Meet CloudSearch… not the coolest kid in class, but definitely someone you want as a friend

Meet CloudSearch… not the coolest kid in class, but definitely someone you want as a friend

What is CloudSearch?

Amazon CloudSearch is a cloud-based search service provided by Amazon Web Services.It incorporates the Apache Lucene Core search engine library and provides search features similar to Apache Solr.

From the cloud provided service point of view, Amazon CloudSearch offers simple domain configurations through AWS Console, AWS CLI and AWS SDKs; auto-scaling for data; automatic monitoring and recovery for search domains; high availability and cost-effective options.

When we think of CloudSearch, all the following features are worth mentioning: full text search, faceting, geospatial search, search suggestions, match highlighting, customizable relevance ranking, field weighting, synonyms and stopwords handling.

In terms of communicating with Cloudsearch, we can choose between XML and JSON formats, therefore it is pretty versatile.

Amazon CloudSearch can be regarded as an easy to integrate customizable search feature for any kind of application needing search. It can be added to a website without having to deal with provisioning, managing indexes, monitoring and data partitioning.

Should I consider it as a search solution for my new project?

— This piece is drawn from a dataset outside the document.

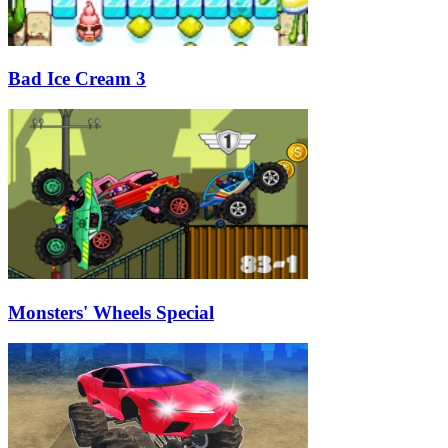
Bad Ice Cream 3
Monsters' Wheels Special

CloudSearch is surely a service worth taking into consideration. One thing to keep in mind is that there is no such thing as a “one size fits all” search solution. Any service you choose will eventually require a bit of fine-tuning to match your use case.

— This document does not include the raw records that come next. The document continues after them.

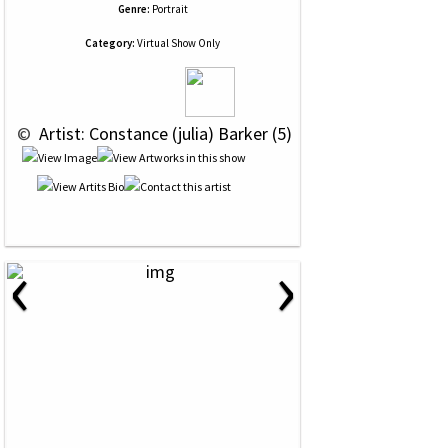
Genre:
Portrait
Category:
Virtual Show Only
 © 
 Artist: Constance (julia) Barker (5)
‹
›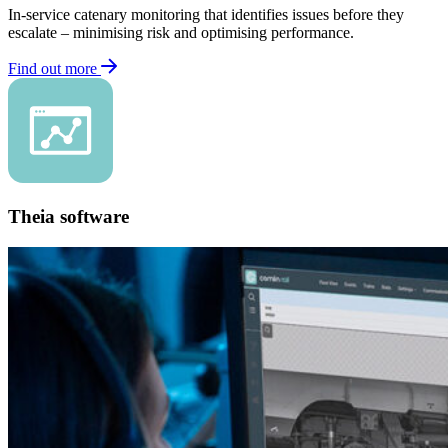
In-service catenary monitoring that identifies issues before they
escalate – minimising risk and optimising performance.
Find out more
Theia software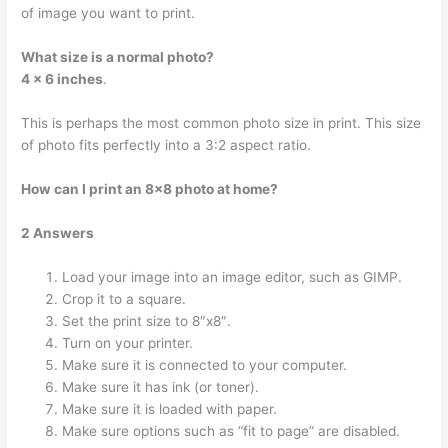
of image you want to print.
What size is a normal photo?
4 x 6 inches
.
This is perhaps the most common photo size in print. This size
of photo fits perfectly into a 3:2 aspect ratio.
How can I print an 8×8 photo at home?
2 Answers
Load your image into an image editor, such as GIMP.
Crop it to a square.
Set the print size to 8″x8″.
Turn on your printer.
Make sure it is connected to your computer.
Make sure it has ink (or toner).
Make sure it is loaded with paper.
Make sure options such as “fit to page” are disabled.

Since it’s a managed service in the AWS Cloud, it is very easy to setup a domain and to add searchable data to it. There is even an option to analyze fields from a given document, so all you have to do is to provide a JSON, XML or text file which contains your documents and the configuration wizard will do all the grunt work.

Depending on your use case, managing relations between documents can become cumbersome at some point, because CloudSearch does not have built-in support for this feature. You can find a workaround for this shortcoming, like we did (more details on this topic later in the article).

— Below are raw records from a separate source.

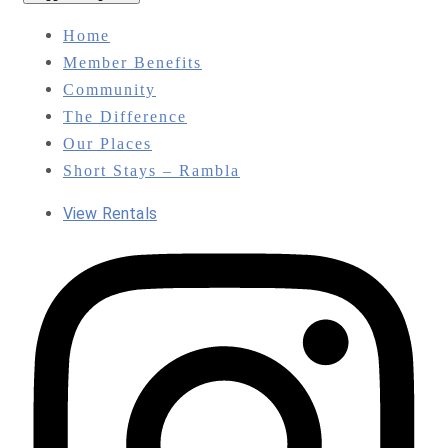
Home
Member Benefits
Community
The Difference
Our Places
Short Stays – Rambla
View Rentals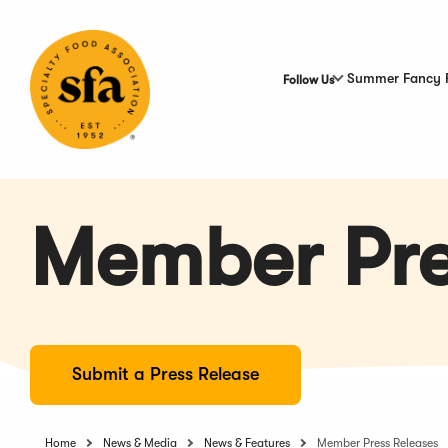
Skip
to
Main
Content
Summer Fancy 
Follow Us
Member Pre
Submit a Press Release
Home
News & Media
News & Features
Member Press Releases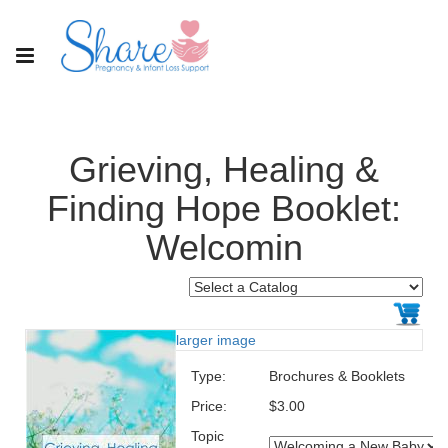
Grieving, Healing &
Finding Hope Booklet:
Welcomin
larger image
Type:
Brochures & Booklets
Price:
$3.00
Topic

To sum it up, AWS CloudSearch is a good solution if you don’t want the headache that comes with managing servers infrastructure and provisioning and just want a quick and reliable search for a simple data model.

Should I consider it as an asset to add to my toolbelt?

From a developer’s point of view, CloudSearch is an endpoint that provides the application with the needed fulltext search features. It is not very different from other search engines out there, such as Elasticsearch and Apache Solr. In fact it shares the same core with the aforementioned two, namely the Apache Lucene Core. Therefore, the terminology is pretty much the same when it comes to comparing the features of these search engines. This means that, as a developer, knowing CloudSearch constitutes a solid ground for understanding any of the others’ way of working.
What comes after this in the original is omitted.